A apreensão teve a participação efetiva dos Agentes Penitenciários da SEJUS e foi um importante trabalho conjunto das instituições da polícia.

Imagem: ReproduçãoClique para ampliarFalta de telas de segurança na penitenciária Irmão Guido facilita entrada de celulares(Imagem:Reprodução)Falta de telas de segurança na penitenciária Irmão Guido facilita entrada de celulares
A vistoria realizada ontem (06) na Penitenciária Irmão Guido, que culminou com apreensão de várias barras de ferro, retirados da própria estrutura interna, e dezenas de aparelhos celulares, não contou apenas com a participação da Polícia Rodoviária Federal e da Polícia Militar, teve também a participação efetiva dos Agentes Penitenciários da Secretaria de Justiça do Piauí, que resultou em um importante trabalho conjunto dessas instituições.

A Associação Geral do Pessoal Penitenciário do Estado do Piauí - AGEPEN-PI, por meio de seu presidente, Jacinto Teles Coutinho, alerta às autoridades do Governo do Estado, que é urgente a necessidade de investir nas condições técnicas adequadas para o trabalho dos Agentes Penitenciários do Estado, sob pena do Sistema Prisional continuar convivendo com realidades como essa registrada na Penitenciária Irmão Guido em Teresina.

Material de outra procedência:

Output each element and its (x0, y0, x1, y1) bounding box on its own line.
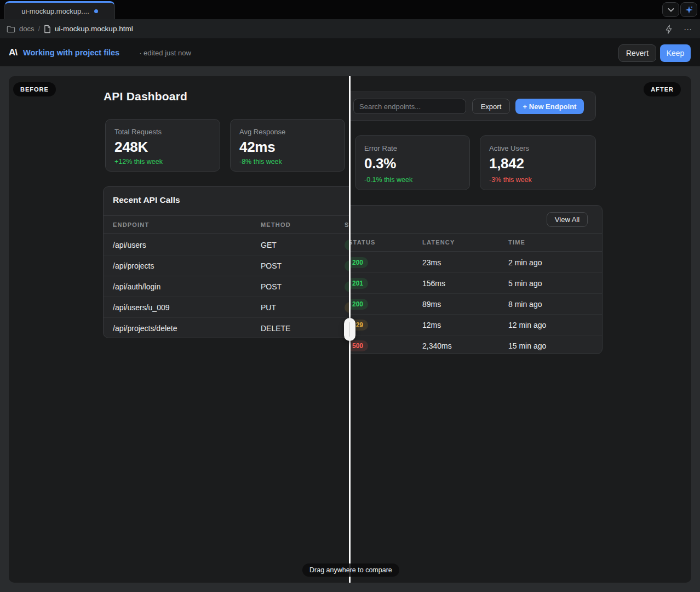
time-cell: 5 min ago (508, 279, 542, 288)
stat-label: Avg Response (239, 128, 285, 136)
time-cell: 8 min ago (508, 300, 542, 309)
stat-card-avg-response: Avg Response 42ms -8% this week (230, 119, 345, 172)
stat-label: Error Rate (364, 144, 397, 152)
new-tab-button[interactable] (680, 2, 697, 17)
after-badge: AFTER (644, 82, 681, 96)
new-endpoint-button[interactable]: + New Endpoint (515, 99, 584, 114)
method-cell: GET (261, 241, 277, 249)
col-status: STATUS (348, 239, 376, 246)
method-cell: POST (261, 261, 282, 270)
stat-value: 42ms (239, 139, 275, 156)
folder-icon (7, 25, 15, 33)
endpoint-cell: /api/projects/delete (113, 324, 177, 333)
time-cell: 15 min ago (508, 341, 546, 350)
stat-value: 1,842 (489, 155, 524, 172)
col-endpoint: ENDPOINT (113, 221, 149, 228)
tab-menu-button[interactable] (662, 2, 679, 17)
tab-bar: ui-mockup.mockup.... (0, 0, 700, 19)
stat-delta: +12% this week (114, 158, 163, 166)
compare-drag-handle[interactable] (344, 318, 355, 341)
view-all-button[interactable]: View All (547, 212, 588, 227)
breadcrumb-folder[interactable]: docs (19, 25, 34, 33)
breadcrumb-separator: / (38, 25, 40, 33)
table-title: Recent API Calls (113, 195, 180, 205)
stat-card-active-users: Active Users 1,842 -3% this week (480, 135, 596, 190)
time-cell: 12 min ago (508, 321, 546, 329)
session-header: A\ Working with project files · edited j… (0, 39, 700, 67)
zap-button[interactable] (665, 25, 673, 34)
endpoint-cell: /api/users (113, 241, 146, 249)
before-after-compare-panel[interactable]: API Dashboard Total Requests 248K +12% t… (9, 76, 691, 583)
method-cell: POST (261, 282, 282, 291)
time-cell: 2 min ago (508, 258, 542, 267)
drag-tooltip: Drag anywhere to compare (302, 563, 399, 577)
unsaved-dot-icon (94, 9, 98, 13)
anthropic-logo-icon: A\ (9, 47, 17, 58)
latency-cell: 89ms (422, 300, 441, 309)
breadcrumb-file[interactable]: ui-mockup.mockup.html (55, 25, 133, 33)
breadcrumb-actions: ⋯ (665, 19, 692, 39)
page-title: API Dashboard (104, 90, 187, 103)
latency-cell: 12ms (422, 321, 441, 329)
col-time: TIME (508, 239, 525, 246)
latency-cell: 156ms (422, 279, 445, 288)
stat-delta: -3% this week (489, 176, 532, 184)
latency-cell: 2,340ms (422, 341, 452, 350)
stat-value: 0.3% (364, 155, 396, 172)
more-options-button[interactable]: ⋯ (684, 25, 692, 33)
zap-icon (665, 25, 673, 34)
stat-label: Total Requests (114, 128, 162, 136)
col-method: METHOD (261, 221, 291, 228)
stat-card-total-requests: Total Requests 248K +12% this week (105, 119, 220, 172)
latency-cell: 23ms (422, 258, 441, 267)
search-input[interactable] (353, 99, 466, 114)
method-cell: DELETE (261, 324, 290, 333)
chevron-down-icon (668, 8, 674, 12)
export-button[interactable]: Export (472, 99, 510, 114)
sparkle-icon (685, 5, 693, 14)
tab-title: ui-mockup.mockup.... (21, 7, 89, 15)
endpoint-cell: /api/projects (113, 261, 154, 270)
tab-ui-mockup[interactable]: ui-mockup.mockup.... (4, 1, 115, 19)
stat-card-error-rate: Error Rate 0.3% -0.1% this week (355, 135, 470, 190)
endpoint-cell: /api/users/u_009 (113, 303, 170, 312)
ellipsis-icon: ⋯ (684, 25, 692, 33)
stat-delta: -0.1% this week (364, 176, 412, 184)
session-title: Working with project files (23, 48, 119, 57)
method-cell: PUT (261, 303, 276, 312)
stat-label: Active Users (489, 144, 529, 152)
revert-button[interactable]: Revert (618, 44, 656, 62)
stat-value: 248K (114, 139, 148, 156)
edited-status: · edited just now (139, 49, 191, 57)
stat-delta: -8% this week (239, 158, 282, 166)
before-badge: BEFORE (13, 82, 56, 96)
keep-button[interactable]: Keep (660, 44, 691, 62)
col-latency: LATENCY (422, 239, 455, 246)
endpoint-cell: /api/auth/login (113, 282, 160, 291)
file-icon (44, 25, 51, 33)
breadcrumb: docs / ui-mockup.mockup.html ⋯ (0, 19, 700, 39)
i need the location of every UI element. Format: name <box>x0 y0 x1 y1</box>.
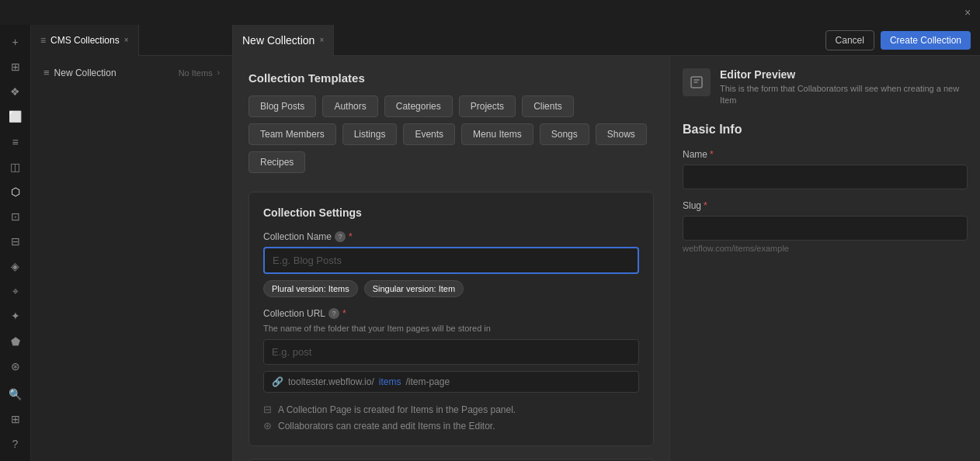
cancel-button[interactable]: Cancel <box>825 30 874 50</box>
preview-slug-label: Slug * <box>683 200 968 211</box>
template-blog-posts[interactable]: Blog Posts <box>248 95 316 117</box>
collection-name-label: Collection Name ? * <box>263 231 639 242</box>
templates-section: Collection Templates Blog Posts Authors … <box>248 71 654 173</box>
template-listings[interactable]: Listings <box>342 123 398 145</box>
preview-title: Editor Preview <box>720 68 968 81</box>
title-bar: × <box>0 0 980 25</box>
cms-tree: ≡ New Collection No Items › <box>31 56 232 89</box>
layers-icon[interactable]: ≡ <box>3 131 28 153</box>
preview-name-required: * <box>710 149 714 160</box>
create-collection-button[interactable]: Create Collection <box>881 31 971 50</box>
new-collection-tab[interactable]: New Collection × <box>233 25 334 56</box>
preview-name-field: Name * <box>683 149 968 200</box>
cms-collections-tab[interactable]: ≡ CMS Collections × <box>31 25 139 56</box>
cms-tree-item-icon: ≡ <box>43 67 50 78</box>
url-preview: 🔗 tooltester.webflow.io/items/item-page <box>263 371 639 393</box>
url-suffix: /item-page <box>405 376 450 387</box>
collection-url-input[interactable] <box>263 339 639 365</box>
url-required: * <box>342 308 346 319</box>
cms-tab-bar: ≡ CMS Collections × <box>31 25 232 56</box>
preview-slug-input <box>683 216 968 241</box>
template-menu-items[interactable]: Menu Items <box>461 123 533 145</box>
cms-tab-close[interactable]: × <box>124 36 129 44</box>
preview-name-label: Name * <box>683 149 968 160</box>
singular-pill: Singular version: Item <box>364 280 464 297</box>
new-collection-panel: New Collection × Cancel Create Collectio… <box>233 25 980 461</box>
template-grid: Blog Posts Authors Categories Projects C… <box>248 95 654 173</box>
pages-icon[interactable]: ⬜ <box>3 106 28 127</box>
new-collection-tab-label: New Collection <box>242 34 315 47</box>
template-projects[interactable]: Projects <box>459 95 516 117</box>
help-icon[interactable]: ? <box>3 433 28 455</box>
main-layout: + ⊞ ❖ ⬜ ≡ ◫ ⬡ ⊡ ⊟ ◈ ⌖ ✦ ⬟ ⊛ 🔍 ⊞ ? ≡ CMS … <box>0 25 980 461</box>
info-row-1: ⊟ A Collection Page is created for Items… <box>263 404 639 415</box>
cms-tree-item-count: No Items <box>179 68 213 78</box>
collab-info-icon: ⊛ <box>263 420 272 432</box>
url-link-icon: 🔗 <box>272 376 283 387</box>
components-icon[interactable]: ❖ <box>3 81 28 102</box>
template-recipes[interactable]: Recipes <box>248 151 305 173</box>
settings-title: Collection Settings <box>263 206 639 219</box>
collection-url-label: Collection URL ? * <box>263 308 639 319</box>
preview-slug-required: * <box>704 200 707 211</box>
templates-title: Collection Templates <box>248 71 654 85</box>
search-icon[interactable]: 🔍 <box>3 383 28 405</box>
collection-name-input[interactable] <box>263 247 639 274</box>
window-close-icon[interactable]: × <box>961 6 974 19</box>
editor-preview-panel: Editor Preview This is the form that Col… <box>669 56 980 461</box>
collection-settings: Collection Settings Collection Name ? * … <box>248 192 654 446</box>
preview-url-hint: webflow.com/items/example <box>683 244 968 253</box>
info-row-2: ⊛ Collaborators can create and edit Item… <box>263 420 639 432</box>
collection-name-field: Collection Name ? * Plural version: Item… <box>263 231 639 297</box>
layout-icon[interactable]: ⊞ <box>3 56 28 78</box>
plural-pill: Plural version: Items <box>263 280 358 297</box>
preview-section-title: Basic Info <box>683 123 968 137</box>
logic-icon[interactable]: ◈ <box>3 255 28 277</box>
interactions-icon[interactable]: ✦ <box>3 305 28 327</box>
template-authors[interactable]: Authors <box>322 95 377 117</box>
cms-tab-label: CMS Collections <box>50 35 120 46</box>
template-categories[interactable]: Categories <box>384 95 453 117</box>
cms-tab-icon: ≡ <box>40 35 46 46</box>
main-content: Collection Templates Blog Posts Authors … <box>233 56 669 461</box>
url-highlight: items <box>379 376 401 387</box>
content-row: Collection Templates Blog Posts Authors … <box>233 56 980 461</box>
url-info-icon[interactable]: ? <box>328 308 339 319</box>
tab-actions: Cancel Create Collection <box>825 30 980 50</box>
info-rows: ⊟ A Collection Page is created for Items… <box>263 404 639 432</box>
url-prefix: tooltester.webflow.io/ <box>288 376 374 387</box>
cms-tree-item-arrow: › <box>217 68 220 77</box>
analytics-icon[interactable]: ⬟ <box>3 331 28 352</box>
pages-info-icon: ⊟ <box>263 404 272 415</box>
new-collection-tab-close[interactable]: × <box>319 36 324 44</box>
template-shows[interactable]: Shows <box>596 123 647 145</box>
info-text-1: A Collection Page is created for Items i… <box>278 404 516 415</box>
cms-panel: ≡ CMS Collections × ≡ New Collection No … <box>31 25 233 461</box>
cms-icon[interactable]: ⬡ <box>3 181 28 203</box>
info-text-2: Collaborators can create and edit Items … <box>278 421 495 432</box>
template-songs[interactable]: Songs <box>540 123 589 145</box>
team-icon[interactable]: ⊞ <box>3 408 28 430</box>
assets-icon[interactable]: ◫ <box>3 156 28 178</box>
users-icon[interactable]: ⊛ <box>3 355 28 377</box>
preview-header-text: Editor Preview This is the form that Col… <box>720 68 968 107</box>
preview-icon <box>683 68 711 96</box>
preview-slug-field: Slug * webflow.com/items/example <box>683 200 968 253</box>
url-description: The name of the folder that your Item pa… <box>263 324 639 333</box>
preview-subtitle: This is the form that Collaborators will… <box>720 83 968 107</box>
template-team-members[interactable]: Team Members <box>248 123 336 145</box>
preview-name-input <box>683 165 968 189</box>
ecommerce-icon[interactable]: ⊡ <box>3 206 28 227</box>
name-required: * <box>349 231 353 242</box>
template-clients[interactable]: Clients <box>522 95 574 117</box>
version-pills: Plural version: Items Singular version: … <box>263 280 639 297</box>
forms-icon[interactable]: ⊟ <box>3 230 28 252</box>
cms-tree-item[interactable]: ≡ New Collection No Items › <box>37 62 226 83</box>
new-collection-tab-bar: New Collection × Cancel Create Collectio… <box>233 25 980 56</box>
preview-header: Editor Preview This is the form that Col… <box>683 68 968 107</box>
name-info-icon[interactable]: ? <box>335 231 346 242</box>
left-sidebar: + ⊞ ❖ ⬜ ≡ ◫ ⬡ ⊡ ⊟ ◈ ⌖ ✦ ⬟ ⊛ 🔍 ⊞ ? <box>0 25 31 461</box>
add-icon[interactable]: + <box>3 31 28 53</box>
template-events[interactable]: Events <box>403 123 455 145</box>
seo-icon[interactable]: ⌖ <box>3 280 28 302</box>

Jacinto Teles, declara que recentemente, quando da realização de inspeção feita naquele estabelecimento penal pela OAB-PI, à qual ele acompanhou na qualidade de representante da Associação dos Agentes Penitenciários, foi comentado por diversos agentes penitenciários que, por falta de telas de segurança apropriadas nos diversos pavilhões da penitenciária seria impossível de se evitar a entrada de celulares, que, inclusive, naquela ocasião da inspeção, o grupo de agentes plantonistas, acabava de flagrar um preso com 2 celulares.

Pelo fato de não dispor de telas de segurança nos pavilhões, pessoas comandadas pelos presos, comparecem na área externa durante a noite e arremessam os celulares para o interior do estabelecimento penal. Aproveitam-se da alarmante deficiência no efetivo da Polícia Militar, a quem compete a segurança externa da penitenciária e praticam tal fato criminoso.

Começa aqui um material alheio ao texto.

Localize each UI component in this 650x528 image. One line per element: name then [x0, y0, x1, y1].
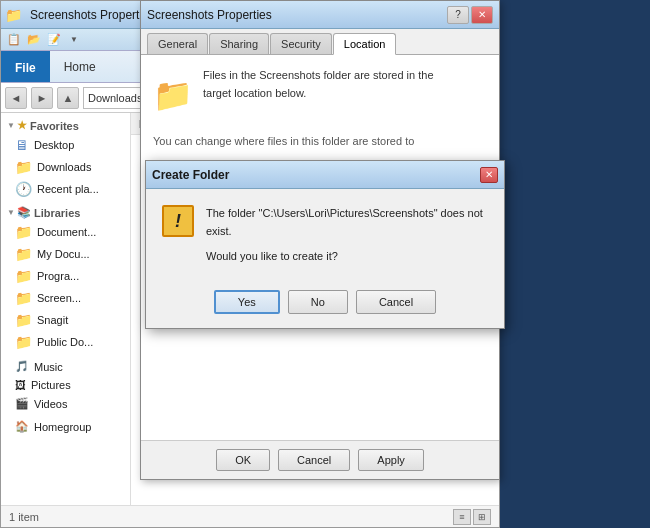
warning-icon: !	[162, 205, 194, 237]
documents-icon: 📁	[15, 224, 32, 240]
sidebar-section-homegroup: 🏠 Homegroup	[1, 417, 130, 436]
desktop-label: Desktop	[34, 139, 74, 151]
sidebar-header-libraries[interactable]: ▼ 📚 Libraries	[1, 204, 130, 221]
music-label: Music	[34, 361, 63, 373]
sidebar-section-favorites: ▼ ★ Favorites 🖥 Desktop 📁 Downloads 🕐 Re…	[1, 117, 130, 200]
cancel-dialog-button[interactable]: Cancel	[356, 290, 436, 314]
tab-sharing[interactable]: Sharing	[209, 33, 269, 54]
dialog-body: ! The folder "C:\Users\Lori\Pictures\Scr…	[146, 189, 504, 282]
sidebar-header-favorites[interactable]: ▼ ★ Favorites	[1, 117, 130, 134]
libraries-icon: 📚	[17, 206, 31, 219]
sidebar-item-desktop[interactable]: 🖥 Desktop	[1, 134, 130, 156]
apply-button[interactable]: Apply	[358, 449, 424, 471]
screenshots-icon: 📁	[15, 290, 32, 306]
sidebar-item-homegroup[interactable]: 🏠 Homegroup	[1, 417, 130, 436]
tiles-view-button[interactable]: ⊞	[473, 509, 491, 525]
sidebar-item-downloads[interactable]: 📁 Downloads	[1, 156, 130, 178]
documents-label: Document...	[37, 226, 96, 238]
pictures-label: Pictures	[31, 379, 71, 391]
downloads-label: Downloads	[37, 161, 91, 173]
location-description: Files in the Screenshots folder are stor…	[203, 67, 434, 119]
ok-button[interactable]: OK	[216, 449, 270, 471]
programs-label: Progra...	[37, 270, 79, 282]
qat-icon-3[interactable]: 📝	[45, 31, 63, 49]
forward-button[interactable]: ►	[31, 87, 53, 109]
music-icon: 🎵	[15, 360, 29, 373]
yes-button[interactable]: Yes	[214, 290, 280, 314]
details-view-button[interactable]: ≡	[453, 509, 471, 525]
view-buttons: ≡ ⊞	[453, 509, 491, 525]
sidebar-item-programs[interactable]: 📁 Progra...	[1, 265, 130, 287]
cancel-button[interactable]: Cancel	[278, 449, 350, 471]
favorites-label: Favorites	[30, 120, 79, 132]
create-folder-dialog: Create Folder ✕ ! The folder "C:\Users\L…	[145, 160, 505, 329]
dialog-title-bar: Create Folder ✕	[146, 161, 504, 189]
tab-content-inner: 📁 Files in the Screenshots folder are st…	[153, 67, 487, 119]
sidebar-item-documents[interactable]: 📁 Document...	[1, 221, 130, 243]
qat-dropdown[interactable]: ▼	[65, 31, 83, 49]
ribbon-tab-home[interactable]: Home	[50, 51, 110, 82]
title-bar-left: 📁 Screenshots Properties	[5, 7, 155, 23]
location-line1: Files in the Screenshots folder are stor…	[203, 67, 434, 85]
mydocs-label: My Docu...	[37, 248, 90, 260]
no-button[interactable]: No	[288, 290, 348, 314]
up-button[interactable]: ▲	[57, 87, 79, 109]
location-change-line1: You can change where files in this folde…	[153, 133, 487, 150]
sidebar-item-recent[interactable]: 🕐 Recent pla...	[1, 178, 130, 200]
qat-icon-2[interactable]: 📂	[25, 31, 43, 49]
tab-general[interactable]: General	[147, 33, 208, 54]
libraries-arrow: ▼	[7, 208, 15, 217]
mydocs-icon: 📁	[15, 246, 32, 262]
snagit-label: Snagit	[37, 314, 68, 326]
favorites-star-icon: ★	[17, 119, 27, 132]
back-button[interactable]: ◄	[5, 87, 27, 109]
videos-label: Videos	[34, 398, 67, 410]
sidebar-item-publicdocs[interactable]: 📁 Public Do...	[1, 331, 130, 353]
videos-icon: 🎬	[15, 397, 29, 410]
tabs-container: General Sharing Security Location	[141, 29, 499, 55]
programs-icon: 📁	[15, 268, 32, 284]
dialog-close-button[interactable]: ✕	[480, 167, 498, 183]
libraries-label: Libraries	[34, 207, 80, 219]
desktop-icon: 🖥	[15, 137, 29, 153]
props-close-button[interactable]: ✕	[471, 6, 493, 24]
sidebar-item-videos[interactable]: 🎬 Videos	[1, 394, 130, 413]
tab-security[interactable]: Security	[270, 33, 332, 54]
sidebar-item-snagit[interactable]: 📁 Snagit	[1, 309, 130, 331]
explorer-title: Screenshots Properties	[30, 8, 155, 22]
qat-icon-1[interactable]: 📋	[5, 31, 23, 49]
props-title-bar: Screenshots Properties ─ ? ✕	[141, 1, 499, 29]
dialog-text: The folder "C:\Users\Lori\Pictures\Scree…	[206, 205, 488, 266]
recent-icon: 🕐	[15, 181, 32, 197]
sidebar: ▼ ★ Favorites 🖥 Desktop 📁 Downloads 🕐 Re…	[1, 113, 131, 505]
homegroup-label: Homegroup	[34, 421, 91, 433]
sidebar-item-screenshots[interactable]: 📁 Screen...	[1, 287, 130, 309]
ribbon-tab-file[interactable]: File	[1, 51, 50, 82]
publicdocs-label: Public Do...	[37, 336, 93, 348]
status-bar: 1 item ≡ ⊞	[1, 505, 499, 527]
sidebar-item-mydocs[interactable]: 📁 My Docu...	[1, 243, 130, 265]
homegroup-icon: 🏠	[15, 420, 29, 433]
props-tb-buttons: ─ ? ✕	[447, 6, 493, 24]
dialog-message-line2: Would you like to create it?	[206, 248, 488, 266]
dialog-buttons: Yes No Cancel	[146, 282, 504, 328]
pictures-icon: 🖼	[15, 379, 26, 391]
sidebar-item-music[interactable]: 🎵 Music	[1, 357, 130, 376]
props-buttons: OK Cancel Apply	[141, 440, 499, 479]
sidebar-item-pictures[interactable]: 🖼 Pictures	[1, 376, 130, 394]
explorer-folder-icon: 📁	[5, 7, 22, 23]
large-folder-icon: 📁	[153, 71, 193, 119]
location-line2: target location below.	[203, 85, 434, 103]
sidebar-section-media: 🎵 Music 🖼 Pictures 🎬 Videos	[1, 357, 130, 413]
dialog-message-line1: The folder "C:\Users\Lori\Pictures\Scree…	[206, 205, 488, 240]
snagit-icon: 📁	[15, 312, 32, 328]
dialog-title: Create Folder	[152, 168, 229, 182]
tab-location[interactable]: Location	[333, 33, 397, 55]
status-text: 1 item	[9, 511, 39, 523]
props-help-button[interactable]: ?	[447, 6, 469, 24]
sidebar-section-libraries: ▼ 📚 Libraries 📁 Document... 📁 My Docu...…	[1, 204, 130, 353]
publicdocs-icon: 📁	[15, 334, 32, 350]
downloads-icon: 📁	[15, 159, 32, 175]
props-title: Screenshots Properties	[147, 8, 272, 22]
favorites-arrow: ▼	[7, 121, 15, 130]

Não é admissível que o Governo do Estado não libere recursos financeiros para a compra de equipamentos modernos de vistoria e segurança, como detector de metais, aparelhos de Raios-X, bem como colete à prova de bala, além de outros equipamentos destinados a esse tipo de serviço de segurança prisional pelos agentes penitenciários.

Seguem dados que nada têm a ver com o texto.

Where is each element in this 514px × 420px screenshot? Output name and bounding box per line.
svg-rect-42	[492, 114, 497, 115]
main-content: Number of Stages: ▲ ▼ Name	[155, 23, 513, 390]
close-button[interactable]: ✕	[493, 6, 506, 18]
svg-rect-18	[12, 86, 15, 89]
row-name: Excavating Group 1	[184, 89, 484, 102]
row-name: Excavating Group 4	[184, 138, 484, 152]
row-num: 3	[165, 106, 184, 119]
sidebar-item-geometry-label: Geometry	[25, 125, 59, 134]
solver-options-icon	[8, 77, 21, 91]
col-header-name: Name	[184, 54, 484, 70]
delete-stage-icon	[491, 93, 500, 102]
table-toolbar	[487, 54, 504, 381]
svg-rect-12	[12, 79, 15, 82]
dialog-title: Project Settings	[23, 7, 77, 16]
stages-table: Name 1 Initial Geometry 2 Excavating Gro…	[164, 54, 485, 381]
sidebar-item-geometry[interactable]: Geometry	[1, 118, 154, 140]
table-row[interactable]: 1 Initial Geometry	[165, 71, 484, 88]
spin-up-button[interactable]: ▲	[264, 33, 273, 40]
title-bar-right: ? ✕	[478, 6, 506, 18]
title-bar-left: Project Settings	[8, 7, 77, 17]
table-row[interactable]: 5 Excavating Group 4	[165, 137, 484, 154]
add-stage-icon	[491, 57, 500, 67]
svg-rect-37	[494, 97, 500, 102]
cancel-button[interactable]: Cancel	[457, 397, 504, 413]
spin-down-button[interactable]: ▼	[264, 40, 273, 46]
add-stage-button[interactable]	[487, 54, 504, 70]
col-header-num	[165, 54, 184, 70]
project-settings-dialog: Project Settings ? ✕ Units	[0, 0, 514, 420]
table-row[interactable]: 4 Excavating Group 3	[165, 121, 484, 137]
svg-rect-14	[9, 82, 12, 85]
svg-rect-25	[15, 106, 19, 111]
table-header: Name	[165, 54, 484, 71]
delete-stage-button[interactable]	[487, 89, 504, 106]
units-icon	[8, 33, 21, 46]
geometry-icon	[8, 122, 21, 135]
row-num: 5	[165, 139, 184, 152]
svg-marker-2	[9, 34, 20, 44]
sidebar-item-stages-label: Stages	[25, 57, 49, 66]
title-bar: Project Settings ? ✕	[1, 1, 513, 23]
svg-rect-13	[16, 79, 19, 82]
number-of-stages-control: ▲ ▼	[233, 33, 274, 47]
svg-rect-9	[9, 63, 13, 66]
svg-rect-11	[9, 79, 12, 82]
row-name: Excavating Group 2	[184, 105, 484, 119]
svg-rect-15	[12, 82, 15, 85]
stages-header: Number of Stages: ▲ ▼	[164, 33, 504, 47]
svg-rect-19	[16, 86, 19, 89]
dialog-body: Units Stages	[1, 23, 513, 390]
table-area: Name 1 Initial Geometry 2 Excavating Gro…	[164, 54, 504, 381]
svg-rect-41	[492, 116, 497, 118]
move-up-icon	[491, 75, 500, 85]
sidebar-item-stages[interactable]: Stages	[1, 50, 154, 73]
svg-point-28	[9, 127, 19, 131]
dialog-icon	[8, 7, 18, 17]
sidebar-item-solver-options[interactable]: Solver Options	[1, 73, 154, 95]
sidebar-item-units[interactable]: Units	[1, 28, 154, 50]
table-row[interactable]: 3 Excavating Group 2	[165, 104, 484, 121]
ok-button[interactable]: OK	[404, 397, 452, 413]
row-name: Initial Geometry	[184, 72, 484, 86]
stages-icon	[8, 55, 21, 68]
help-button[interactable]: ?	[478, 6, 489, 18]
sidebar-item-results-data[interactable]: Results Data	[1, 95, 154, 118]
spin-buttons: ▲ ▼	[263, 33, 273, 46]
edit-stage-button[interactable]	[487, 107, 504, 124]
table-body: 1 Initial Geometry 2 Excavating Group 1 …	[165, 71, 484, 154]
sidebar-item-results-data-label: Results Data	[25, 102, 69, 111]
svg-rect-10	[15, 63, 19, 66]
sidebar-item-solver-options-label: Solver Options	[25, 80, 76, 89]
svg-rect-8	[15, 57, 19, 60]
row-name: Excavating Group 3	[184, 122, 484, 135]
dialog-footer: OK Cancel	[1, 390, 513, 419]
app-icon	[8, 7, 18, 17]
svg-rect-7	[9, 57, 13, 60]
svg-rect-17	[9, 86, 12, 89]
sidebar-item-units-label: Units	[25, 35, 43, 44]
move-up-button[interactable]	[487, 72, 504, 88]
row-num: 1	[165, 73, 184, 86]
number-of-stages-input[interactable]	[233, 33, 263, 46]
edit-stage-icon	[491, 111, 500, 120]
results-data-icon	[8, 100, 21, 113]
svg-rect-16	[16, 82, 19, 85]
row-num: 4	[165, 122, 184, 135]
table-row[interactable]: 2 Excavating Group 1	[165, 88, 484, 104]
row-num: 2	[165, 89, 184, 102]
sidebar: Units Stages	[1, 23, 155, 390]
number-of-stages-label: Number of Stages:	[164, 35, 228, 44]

Já na Casa de Custódia de Teresina a situação é diferente, não obstante as dificuldades nas condições de trabalho enfrentadas pelos agentes penitenciários, o fato de ter telas de segurança em todos os pavilhões dificulta a entrada de celulares, pois os comandados dos presos se dirigem ao presídio na condição de visitantes e tentam colocar os aparelhos de celular adentrado pela entrada principal, mas não obtêm êxito, como correu no mês passado em que um visitante (foto) foi flagrado pelos agentes penitenciários Artur Correa Porto e Loziam Miranda, portando um celular grudado às costas com esparadrapo, como se fosse um curativo, fato que foi imediatamente reprimido pelos agentes da vistoria.